Fifa autoriza bandeiras LGBT no jogo entre Irã e Egito
A Fifa confirmou que bandeiras LGBT podem ser exibidas no estádio durante o confronto entre Irã e Egito, marcado para sexta-feira (26) em Seattle, pela Copa do Mundo de 2026. O evento foi designado como "Jogo do Orgulho" pelos organizadores locais, gerando reações contrárias dos dois países envolvidos na partida.
O comunicado da entidade máxima do futebol reafirma que a Copa do Mundo é um evento inclusivo que recebe pessoas de todas as origens e que manifestações de direitos humanos, como as bandeiras arco-íris, são permitidas e podem ser expostas livremente nos estádios durante as competições.
Protestos de Egito e Irã contra iniciativa do Orgulho
Ambos os países, com populações majoritariamente muçulmanas, onde a homossexualidade é criminalizada por lei, manifestaram oposição à iniciativa. Após o sorteio dos grupos realizado em dezembro, que definiu o enfrentamento entre as duas nações no Grupo G, as federações de futebol iniciaram críticas formais.
A Federação Egípcia de Futebol alegou que eventos desse tipo entram em conflito direto com os valores culturais e religiosos da nação. Já a Federação Iraniana de Futebol declarou, segundo publicado pelo jornal The Athletic, que "nenhuma cerimônia ou atividade promocional associada a esse movimento deve estar presente dentro do estádio".
Embora os protestos tenham sido registrados, a Fifa manteve posição firme sobre o assunto, esclarecendo que as celebrações do Orgulho são organizadas pelo comitê local de Seattle e não pela confederação internacional de futebol.
Posicionamento da Fifa sobre direitos humanos e inclusão
Em comunicado oficial, a Fifa expressou que "manifestações gerais de direitos humanos, incluindo bandeiras do arco-íris e outras bandeiras que representem orientação sexual e identidade de gênero, são permitidas e podem ser exibidas dentro dos estádios". A declaração reforça o compromisso da entidade com políticas de inclusão nos eventos que organiza.

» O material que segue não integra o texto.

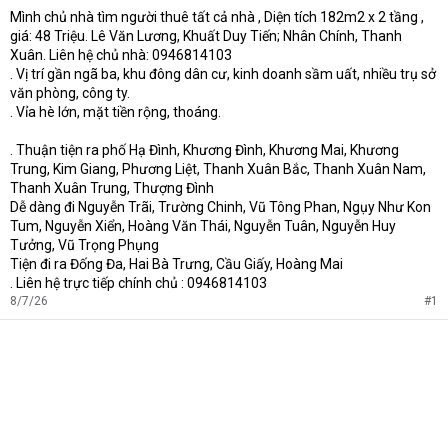
Mình chủ nhà tìm người thuê tất cả nhà , Diện tích 182m2 x 2 tầng ,
t
giá: 48 Triệu. Lê Văn Lương, Khuất Duy Tiến; Nhân Chính, Thanh
e
r
Xuân. Liên hệ chủ nhà: 0946814103
. Vị trí gần ngã ba, khu đông dân cư, kinh doanh sầm uất, nhiều trụ sở
văn phòng, công ty.
. Vỉa hè lớn, mặt tiền rộng, thoáng.
. Thuận tiện ra phố Hạ Đình, Khương Đình, Khương Mai, Khương
Trung, Kim Giang, Phương Liệt, Thanh Xuân Bắc, Thanh Xuân Nam,
Thanh Xuân Trung, Thượng Đình
Dễ dàng đi Nguyễn Trãi, Trường Chinh, Vũ Tông Phan, Ngụy Như Kon
Tum, Nguyễn Xiển, Hoàng Văn Thái, Nguyễn Tuân, Nguyễn Huy
Tưởng, Vũ Trọng Phụng
Tiện đi ra Đống Đa, Hai Bà Trưng, Cầu Giấy, Hoàng Mai
. Liên hệ trực tiếp chính chủ : 0946814103
8/7/26
#1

Gianni Infantino, presidente da Fifa, concedeu entrevista à revista suíça Die Weltwoche em janeiro, destacando que a partida da Copa do Mundo em Seattle ocorrerá simultaneamente com eventos organizados por outras instituições locais, mas ressalvou que isso não guarda relação direta com o jogo em si.

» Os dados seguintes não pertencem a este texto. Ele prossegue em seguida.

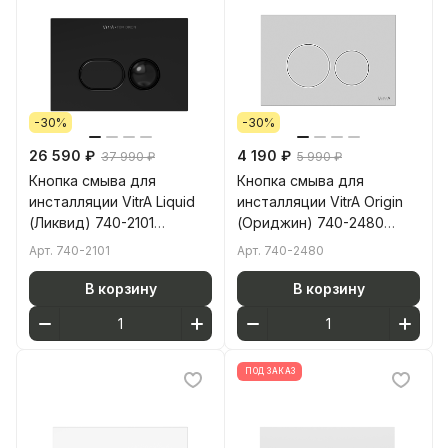
-30%
-30%
26 590 ₽
4 190 ₽
37 990 ₽
5 990 ₽
Кнопка смыва для
Кнопка смыва для
инсталляции VitrA Liquid
инсталляции VitrA Origin
(Ликвид) 740-2101
(Ориджин) 740-2480
глянцевая черная
глянцевая хром двойный
Арт.
740-2101
Арт.
740-2480
двойный смыв
смыв
В корзину
В корзину
ПОД ЗАКАЗ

Perspectiva dos organizadores locais de Seattle
Patti Hearn, diretora-executiva da Seattle Pride, comemorou a decisão da Fifa e afirmou à Reuters que a bandeira arco-íris é uma bandeira de direitos humanos, razão pela qual é permitida nos estádios. Segundo ela, o símbolo representa inclusão, comunidade e amor, elementos que não deveriam gerar ofensa.
Embora reconheça que as comemorações do Orgulho LGBTQIA+ não sejam aceitas por Egito e Irã, Hearn enfatizou que pessoas LGBTQIA+ existem em todos os lugares do mundo. Na visão dos organizadores, proporcionar ao mundo a oportunidade de experienciar um ambiente acolhedor e inclusivo é extremamente positivo.

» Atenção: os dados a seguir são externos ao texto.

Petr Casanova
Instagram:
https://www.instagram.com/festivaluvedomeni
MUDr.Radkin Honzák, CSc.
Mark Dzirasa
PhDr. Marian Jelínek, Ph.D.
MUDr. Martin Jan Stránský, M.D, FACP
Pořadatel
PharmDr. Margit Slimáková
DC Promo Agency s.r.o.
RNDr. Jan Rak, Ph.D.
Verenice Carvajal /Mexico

Experiências pessoais e significado da visibilidade
Bookda Gheisar, diretora de Diversidade, Equidade e Inclusão do Porto de Seattle, que se identifica como mulher lésbica iraniano-americana, compartilhou perspectiva única sobre o assunto. Ela reconhece a contradição inerente em receber uma partida entre Egito e Irã durante o fim de semana do Orgulho, mas argumenta que esse conflito faz parte de sua própria trajetória pessoal há 40 anos.
Hedda McLendon, integrante do comitê organizador local de Seattle, reforçou que as celebrações do Orgulho ocorrem naquele fim de semana há mais de 50 anos e continuarão existindo muito após o encerramento da Copa do Mundo. Para os organizadores, a visibilidade proporcionada pelo torneio representa uma oportunidade significativa de promover a inclusão em escala global.
O "Jogo do Orgulho" e seu significado
O confronto do Grupo G foi designado como "Pride Match" pelo comitê organizador local ainda antes do sorteio dos grupos, que aconteceu em dezembro. A partida coincidir com as celebrações do fim de semana do Orgulho LGBTQIA+ em Seattle não foi uma coincidência, mas uma decisão intencional para reforçar mensagens de inclusão e respeito aos direitos humanos durante a Copa do Mundo de 2026.